MATERIAL TO PROCESS:
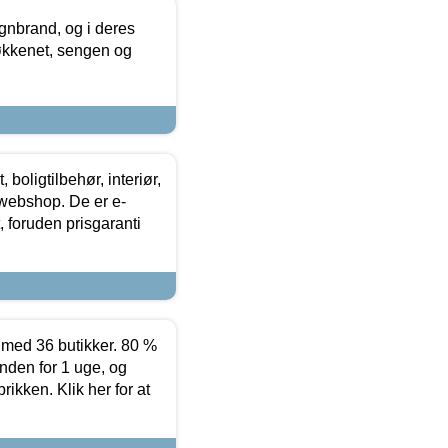
nbrand, og i deres
køkkenet, sengen og
boligtilbehør, interiør,
 webshop. De er e-
 foruden prisgaranti
ed 36 butikker. 80 %
nden for 1 uge, og
ikken. Klik her for at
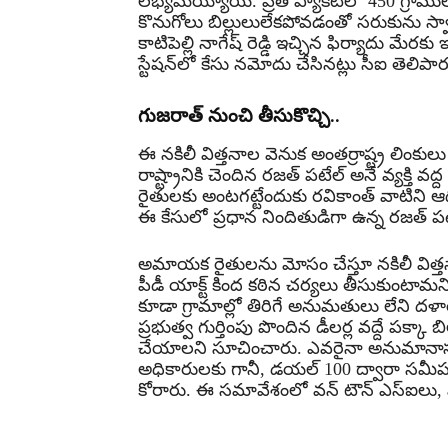
లభ్యమయ్యాయి. ప్రతి ప్యాకెట్‌లో 450 గ్రామ
కొనుగోలు బిల్లులులేకపోవడంతో సరుకును స
కాటిపెల్లి నాగేష్ రెడ్డి ఇచ్చిన ఫిర్యాదు మేర
స్టేషన్‌లో కేసు నమోదు చేసినట్లు సీఐ తెలిపార
గుజరాత్ నుంచి తీసుకొచ్చి..
ఈ నకిలీ విత్తనాల వెనుక అంతర్రాష్ట్ర లింకు
రాష్ట్రానికి చెందిన రజత్ పటేల్ అనే వ్యక్తి వద
రైతులకు అంటగట్టేందుకు రవికాంత్ వాటిని ఆద
ఈ కేసులో ప్రధాన నిందితుడిగా ఉన్న రజత్ పట
అమాయక రైతులను మోసం చేస్తూ నకిలీ విత్తనాల
పీడీ యాక్ట్ కింద కఠిన చర్యలు తీసుకుంటామ
కూడా గ్రామాల్లో తిరిగే అనుమతులు లేని దళా
ప్రభుత్వ గుర్తింపు పొందిన డీలర్ల వద్దే పక్క
చేయాలని సూచించారు. ఎవరైనా అనుమానాస్పద
అధికారులకు గానీ, డయల్ 100 ద్వారా సమ
కోరారు. ఈ సమావేశంలో వన్ టౌన్ ఎస్ఐలు, పో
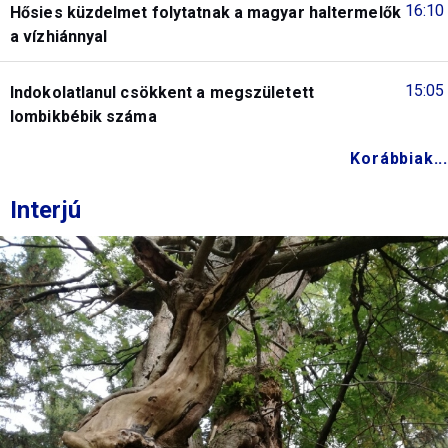
16:10
Hősies küzdelmet folytatnak a magyar haltermelők
a vízhiánnyal
15:05
Indokolatlanul csökkent a megszületett
lombikbébik száma
Korábbiak...
Interjú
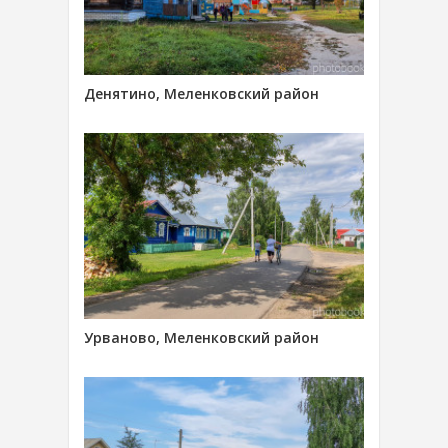
Денятино, Меленковский район
Урваново, Меленковский район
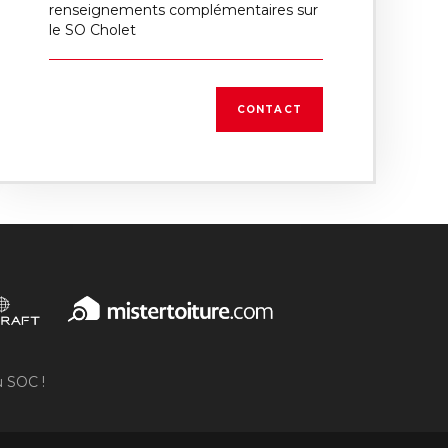
renseignements complémentaires sur
le SO Cholet
CONTACT
u SOC !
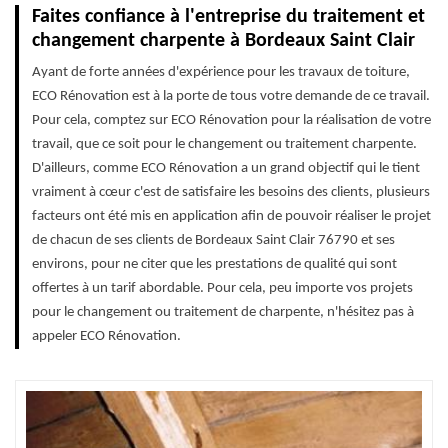
Faites confiance à l'entreprise du traitement et
changement charpente à Bordeaux Saint Clair
Ayant de forte années d'expérience pour les travaux de toiture,
ECO Rénovation est à la porte de tous votre demande de ce travail.
Pour cela, comptez sur ECO Rénovation pour la réalisation de votre
travail, que ce soit pour le changement ou traitement charpente.
D'ailleurs, comme ECO Rénovation a un grand objectif qui le tient
vraiment à cœur c'est de satisfaire les besoins des clients, plusieurs
facteurs ont été mis en application afin de pouvoir réaliser le projet
de chacun de ses clients de Bordeaux Saint Clair 76790 et ses
environs, pour ne citer que les prestations de qualité qui sont
offertes à un tarif abordable. Pour cela, peu importe vos projets
pour le changement ou traitement de charpente, n'hésitez pas à
appeler ECO Rénovation.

EXERCISE INSTRUCTIONS: Your copy of the listing should match it exactly, apart from the pictures, which are left out.

ANSWER BELOW:
nbrand, og i deres
køkkenet, sengen og
boligtilbehør, interiør,
 webshop. De er e-
 foruden prisgaranti
ed 36 butikker. 80 %
nden for 1 uge, og
ikken. Klik her for at
లభ్యమయ్యాయి. ప్రతి ప్యాకెట్‌లో 450 గ్రామ
కొనుగోలు బిల్లులులేకపోవడంతో సరుకును స
కాటిపెల్లి నాగేష్ రెడ్డి ఇచ్చిన ఫిర్యాదు మేర
స్టేషన్‌లో కేసు నమోదు చేసినట్లు సీఐ తెలిపార
గుజరాత్ నుంచి తీసుకొచ్చి..
ఈ నకిలీ విత్తనాల వెనుక అంతర్రాష్ట్ర లింకు
రాష్ట్రానికి చెందిన రజత్ పటేల్ అనే వ్యక్తి వద
రైతులకు అంటగట్టేందుకు రవికాంత్ వాటిని ఆద
ఈ కేసులో ప్రధాన నిందితుడిగా ఉన్న రజత్ పట
అమాయక రైతులను మోసం చేస్తూ నకిలీ విత్తనాల
పీడీ యాక్ట్ కింద కఠిన చర్యలు తీసుకుంటామ
కూడా గ్రామాల్లో తిరిగే అనుమతులు లేని దళా
ప్రభుత్వ గుర్తింపు పొందిన డీలర్ల వద్దే పక్క
చేయాలని సూచించారు. ఎవరైనా అనుమానాస్పద
అధికారులకు గానీ, డయల్ 100 ద్వారా సమ
కోరారు. ఈ సమావేశంలో వన్ టౌన్ ఎస్ఐలు, పో
16:10
Hősies küzdelmet folytatnak a magyar haltermelők
a vízhiánnyal
15:05
Indokolatlanul csökkent a megszületett
lombikbébik száma
Korábbiak...
Interjú
Денятино, Меленковский район
Урваново, Меленковский район
renseignements complémentaires sur
le SO Cholet
CONTACT
u SOC !
Faites confiance à l'entreprise du traitement et
changement charpente à Bordeaux Saint Clair
Ayant de forte années d'expérience pour les travaux de toiture,
ECO Rénovation est à la porte de tous votre demande de ce travail.
Pour cela, comptez sur ECO Rénovation pour la réalisation de votre
travail, que ce soit pour le changement ou traitement charpente.
D'ailleurs, comme ECO Rénovation a un grand objectif qui le tient
vraiment à cœur c'est de satisfaire les besoins des clients, plusieurs
facteurs ont été mis en application afin de pouvoir réaliser le projet
de chacun de ses clients de Bordeaux Saint Clair 76790 et ses
environs, pour ne citer que les prestations de qualité qui sont
offertes à un tarif abordable. Pour cela, peu importe vos projets
pour le changement ou traitement de charpente, n'hésitez pas à
appeler ECO Rénovation.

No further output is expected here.